En outre, le curé de la paroisse, l’abbé Romain Nyanga a saisi la balle au bond pour que l’ Archevêque métropolitain de Kinshasa bénisse de nouveaux instruments devant servir à l’animation de différentes messes et autres activités.

Il sied de noter que la cérémonie de lavement de pied a été de mise. À titre symbolique, 12 fidèles se sont vus laver les pieds comme le veut la tradition notamment l’Annonciateur Michael Bila et la vice-présidente de la Commission des jeunes, Elya Ngendi et à la fin de cette célébration eucharistique, a eu lieu l’adoration.

Le Jeudi saint est un jour de haute facture dans la foi chrétienne. C’est le jour où les catholiques célèbrent l’institution de l’Eucharistie et du sacerdoce.
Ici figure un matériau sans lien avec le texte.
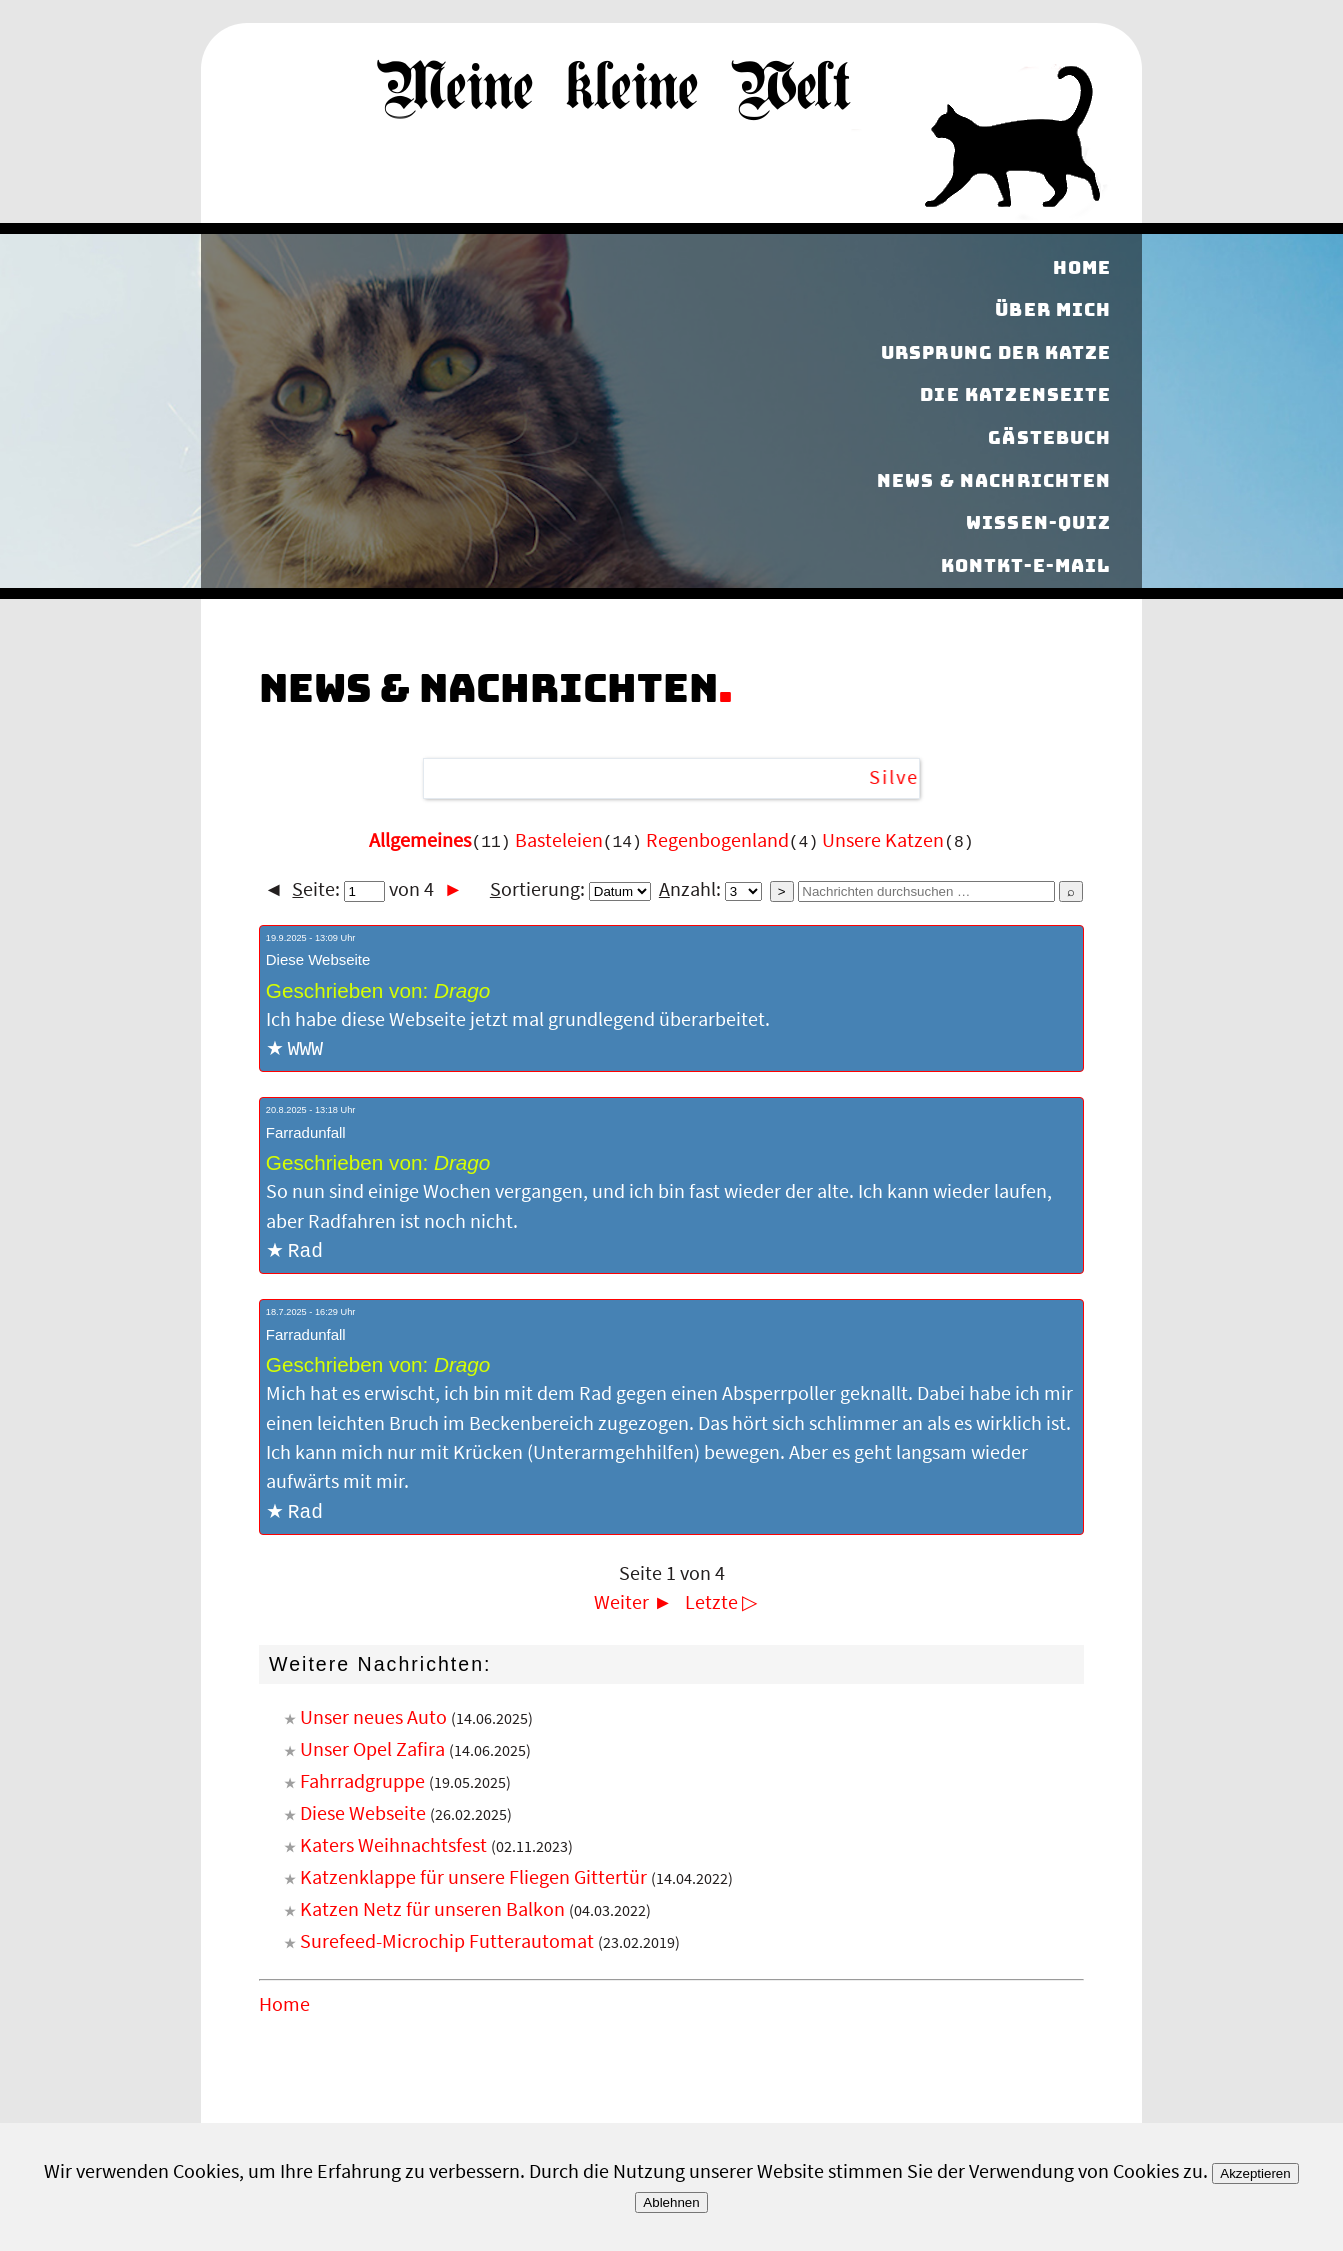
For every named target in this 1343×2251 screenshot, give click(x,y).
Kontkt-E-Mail (1026, 565)
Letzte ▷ (721, 1606)
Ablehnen (671, 2202)
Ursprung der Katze (996, 352)
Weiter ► (633, 1606)
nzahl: (710, 890)
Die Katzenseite (1015, 395)
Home (1082, 267)
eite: (338, 890)
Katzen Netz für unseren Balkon (432, 1913)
C’est aussi le jour où Jésus a donné le commandement de s’ aimer les uns les autres comme il nous a aimés.

Cette messe a connu la participation de plusieurs prêtres entre autres respectivement le curé et le vicaire de la paroisse Saint François de Sales, l’abbé Romain Nyanga, l’abbé André Bakula; l’abbé Destin Basonga, l’abbé Kamotolo alias  » Kamos » pour ne citer que ceux-ci.

Signalons également la présence remarquable du président des CEVB ( au nombre de 16), Théo Ntolo et du président de la Commission des jeunes, Kevin Kabudji, la présidente du Joyeusat, Anastasie Mbudila dit  » maman Anna ; le président de la Commission sociale et médias, Charly Mayala, la présidente de la Commission Justice et Paix, Alpha Mwamba, le président du groupe Acolyat, Godé Musau y compris la dirigeante Pascaline Kiala de la chorale Lisanga, qui fêtait exceptionnellement son anniversaire de naissance.

La dernière fois que le Cardinal Fridolin Ambongo a célébré une messe à Saint François de Sales, c’était le dimanche 10 septembre 2023 à l’occasion du 85è anniversaire de cette paroisse nichée à un jet de pierre du stade Vélodrome. C’était sous l’abbé Aimé Lusambu.